Presence & Coordination Signals

  • The system can surface when a handoff is suggested and requires explicit acknowledgement.
  • There is no strict concurrency control in ad-hoc mode by default (advisory posture).

Audit Guarantees

  • Ad-hoc mode provides lightweight trace (events + memory-dump artefact), not deep structured tracing.
  • Formalization produces a repeatable artefact that can be referenced and reviewed later.

Scope: MVP (Ad-Hoc Specialist Sessions)

In Scope

  1. Observe:

    • Active specialist identity
    • Session lifecycle state (started/checkpointed/closed)
    • Captured memory-dump file location
    • Lightweight emitted events
  2. Decide:

    • Select specialist
    • Accept/reject suggested handoffs
    • Request capture/checkpoint
    • Request formalization explicitly

Out of Scope (Deferred)

  • Automatic mission creation or mission state progression from ad-hoc sessions
  • Full mission-grade tracing and step-by-step provenance in ad-hoc mode
  • Hard locking / lease-based coordination for concurrent ad-hoc sessions
  • Automatic cross-session memory stitching beyond the memory-dump artefacts

Required Event Set

# Event Emitted By Boundary Phase
1 AdHocSessionStarted Spec Kitty CLI B2 1
2 SpecialistSelected Spec Kitty CLI B2 2
3 ContextProvided Developer/Contributor B1 3
4 SuggestionProvided Specialist Agent B3 4
5 ActionTaken Developer/Contributor B1 4
6 HandoffSuggested Specialist Agent B3 5
7 HandoffApproved Developer/Contributor B2 6
8 HandoffRejected Developer/Contributor B2 6
9 MemoryDumpWritten Spec Kitty CLI B2/B4 7
10 SessionCheckpointed Spec Kitty CLI B2/B4 7
11 AdHocSessionClosed Spec Kitty CLI B2 8
12 FormalizationRequested Developer/Contributor B2 9
13 FormalizationWritten Spec Kitty CLI B2/B4 9

Acceptance Scenarios

  1. Start and Complete a Quick Task Session Given Spec Kitty is available and a specialist profile exists, when the user starts an ad-hoc session and works through a small task, then the system records session start/close events and writes a memory-dump artefact.
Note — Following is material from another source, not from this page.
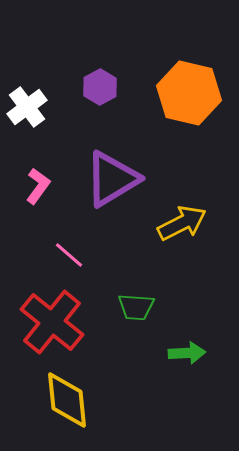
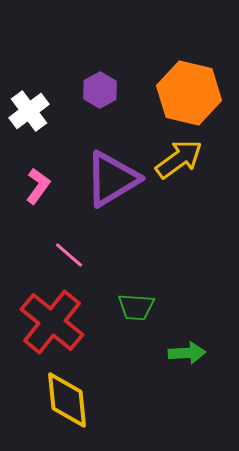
purple hexagon: moved 3 px down
white cross: moved 2 px right, 4 px down
yellow arrow: moved 3 px left, 64 px up; rotated 9 degrees counterclockwise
  2. Suggested Handoff Requires Human Approval Given a specialist suggests consulting another specialist, when the user rejects the suggestion, then no specialist switch occurs and a HandoffRejected event is emitted.

  3. Formalization Happens Only on Explicit Request Given a completed ad-hoc session with captured memory-dump output, when the user requests “formalize”, then a formalization artefact is generated and a FormalizationWritten event is emitted.


Design Decisions

Decision Rationale ADR
Ad-hoc sessions are session-based by default Supports quick tasks without mission overhead; preserves lightweight interaction pending
Emit default events + memory-dump files, but no deep tracing Maintains continuity and minimal auditability without complexity creep pending
Handoffs are suggestion-only and require explicit approval Preserves Human in charge and avoids agent-driven mode drift pending
Formalization is explicit (“write down what we did”) Prevents surprise process creation and respects user intent pending

Product Alignment

  1. Preserves Spec Kitty’s mission identity while supporting lightweight quick-task work.
  2. Maintains doctrine consistency across structured and ad-hoc modes without conflating them.
  3. Keeps governance and control with the user (Human in charge).